While DeepSeek-R1 (with a model size exceeding 600GB) is beyond the hardware constraints of typical academic research environments, we conduct experiments using the distilled variant (the DeepSeek-R1-Distill-Qwen-32B) on the EffiBench dataset. As shown in the results below, although the COT/RL model improves correctness over the base Qwen2.5-Coder-32B model (~59% vs. ~53%, see Table 1 in the main paper), our method achieves further gains in both correctness and efficiency. Also, the computational cost comparison is in line with the trends and analysis reported in Table 2 of the main paper.
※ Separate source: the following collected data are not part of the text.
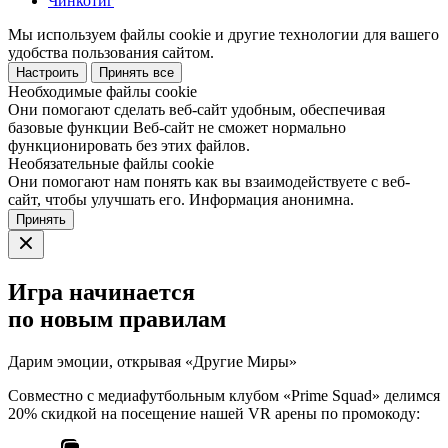
Чинкотиг
Мы используем файлы cookie и другие технологии для вашего
удобства пользования сайтом.
Настроить
Принять все
Необходимые файлы cookie
Они помогают сделать веб-сайт удобным, обеспечивая
базовые функции Веб-сайт не сможет нормально
функционировать без этих файлов.
Необязательные файлы cookie
Они помогают нам понять как вы взаимодействуете с веб-
сайт, чтобы улучшать его. Информация анонимна.
Принять
Игра начинается
по новым правилам
Дарим эмоции, открывая «Другие Миры»
Совместно с медиафутбольным клубом «Prime Squad» делимся
20% скидкой на посещение нашей VR арены по промокоду:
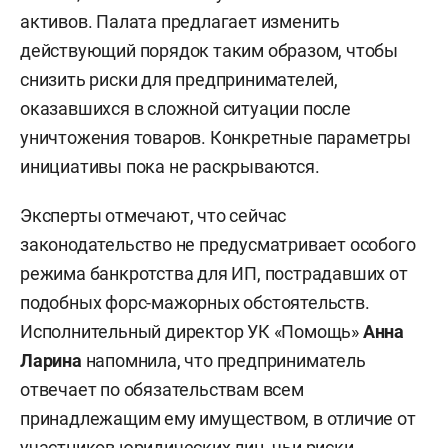
активов. Палата предлагает изменить
действующий порядок таким образом, чтобы
снизить риски для предпринимателей,
оказавшихся в сложной ситуации после
уничтожения товаров. Конкретные параметры
инициативы пока не раскрываются.
Эксперты отмечают, что сейчас
законодательство не предусматривает особого
режима банкротства для ИП, пострадавших от
подобных форс-мажорных обстоятельств.
Исполнительный директор УК «Помощь»
Анна
Ларина
напомнила, что предприниматель
отвечает по обязательствам всем
принадлежащим ему имуществом, в отличие от
участников юридических лиц, чьи риски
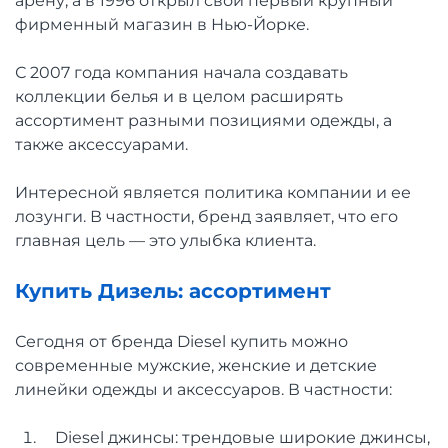
арену, а в 1996 открыл свой первый крупный
фирменный магазин в Нью-Йорке.
С 2007 года компания начала создавать
коллекции белья и в целом расширять
ассортимент разными позициями одежды, а
также аксессуарами.
Интересной является политика компании и ее
лозунги. В частности, бренд заявляет, что его
главная цель — это улыбка клиента.
Купить Дизель: ассортимент
Сегодня от бренда Diesel купить можно
современные мужские, женские и детские
линейки одежды и аксессуаров. В частности:
Diesel джинсы: трендовые широкие джинсы,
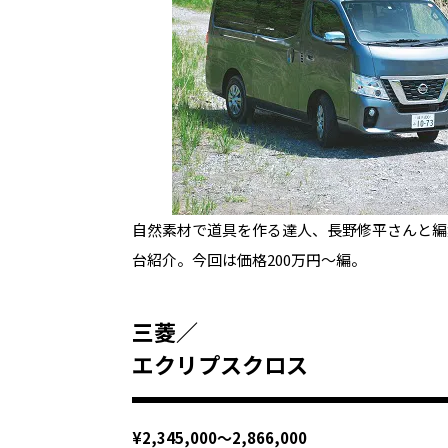
自然素材で道具を作る達人、長野修平さんと編
台紹介。今回は価格200万円～編。
三菱／
エクリプスクロス
¥2,345,000～2,866,000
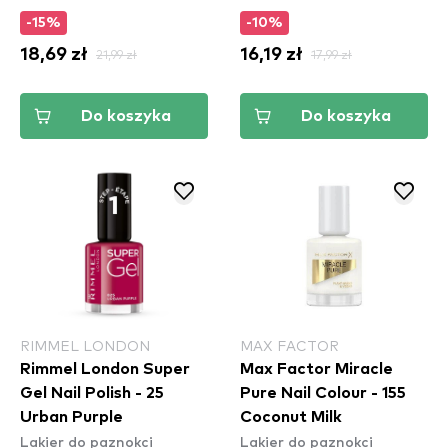
-15%
-10%
18,69 zł
21,99 zł
16,19 zł
17,99 zł
Do koszyka
Do koszyka
RIMMEL LONDON
MAX FACTOR
Rimmel London Super
Max Factor Miracle
Gel Nail Polish - 25
Pure Nail Colour - 155
Urban Purple
Coconut Milk
Lakier do paznokci
Lakier do paznokci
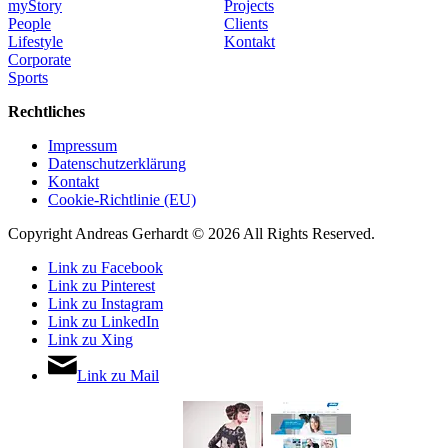
myStory
Projects
People
Clients
Lifestyle
Kontakt
Corporate
Sports
Rechtliches
Impressum
Datenschutzerklärung
Kontakt
Cookie-Richtlinie (EU)
Copyright Andreas Gerhardt ©
2026 All Rights Reserved.
Link zu Facebook
Link zu Pinterest
Link zu Instagram
Link zu LinkedIn
Link zu Xing
Link zu Mail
Methods	ET(AVG)	ET(Median)	NET(Avg)	NET(Median)	NMU	Time Cost (Median)	Correctness
Default (temperature=0.6, top-p=0.95)	1.49	1.35	1.31	1.01	1.51	10.02	59.33%
Perplexity (Best-of-n, n=50)	1.51	1.32	1.22	1.02	1.53	12.12	61.22%
Perplexity (Top P)	1.47	1.32	1.31	0.98	1.49	9.21	58.76%
EffiLearner	0.63	0.68	0.83	0.73	1.32	16421.22	11.11%
Self-Debug	0.79	0.91	0.95	0.84	1.22	22312.09	52.55%
PerfCodeGen	0.68	0.78	0.89	0.84	1.01	23076.52	56.24%
Ours	0.11	0.64	0.71	0.63	0.93	121.84	64.12%

Q3. [How about the setting of the hyperparameters (\alpha, \beta, \gamma) in General Formulation reward signals?]

The hyperparameter values used in our main experiments are provided in Appendix C. Below, we present detailed results on hyperparameter tuning using CodeLlama-7B-Instruct on the HumanEval+ dataset. While it is challenging to draw definitive trends given the interplay of three correlated reward components, we generally observe that incorporating all terms leads to the best overall performance. Among them, slightly emphasizing the LLM-based reward ( $\beta$ ) over the perplexity-based term ( $\gamma$ ), e.g., using a weight ratio of 3:2 to 2:1 tends to yield better results. Additionally, modestly increasing the weight of the AST term ( $\alpha$ ) also leads to slight improvements in final performance. Notably, a broad range of hyperparameter configurations already outperform all baselines, indicating the robustness of our approach. For the final evaluations across different datasets and models, we fix the combination $\alpha = 1.3$ , $\beta = 1$ , and $\gamma = 0.4$ , which achieved the best results in this setting.

$\alpha$	$\beta$	$\gamma$	ET (Avg) of	Correctness
1	0	0	4.89	38.27%
0	1	0	1.68	50.24%
0	0	1	2.78	45.43%
0	1	1	1.67	52.55%
0.5	1	1	1.64	54.49%
1	0.5	1	1.72	52.25%
1	1	0.5	1.61	56.63%
1	1	1	1.65	49.95%
1	1	1.5	1.71	47.78%
1	1.5	1	1.57	53.38%
1	2	1	1.58	55.55%
1.5	1	1	1.63	51.13%
1.4	1	0.5	1.59	57.77%
1.4	1	0.4	1.62	55.58%
1.3	1	0.5	1.55	59.12%
1.3	1	0.4	1.54	60.37%
1.3	1	0.3	1.57	59.08%
1.3	1	0.2	1.62	58.88%
1.3	0.7	0.4	1.62	51.21%

2025-08-06

2025-08-07

Thanks a lot for the rebuttal. The rebuttal well addressed most of my concerns in the previous round of review.

2025-08-09

We are glad that our rebuttal has addressed your concerns, and thank you again for your constructive feedback. We will incorporate it into the revision.

最终决定Accept (poster)

2025-09-17

This paper addresses the important but underexplored problem of generating efficient code with LLMs by introducing an execution-free critique mechanism that guides decoding toward runtime- and memory-efficient solutions. Reviewers agree on its practicality, simplicity, and broad applicability, with consistent performance gains over recent baselines. One common weaknesse raised is the reliance on the accuracy and consistency of the critique LLM. Overall, the consensus is that the paper makes a timely and useful contribution to efficient code generation, and I recommend acceptance.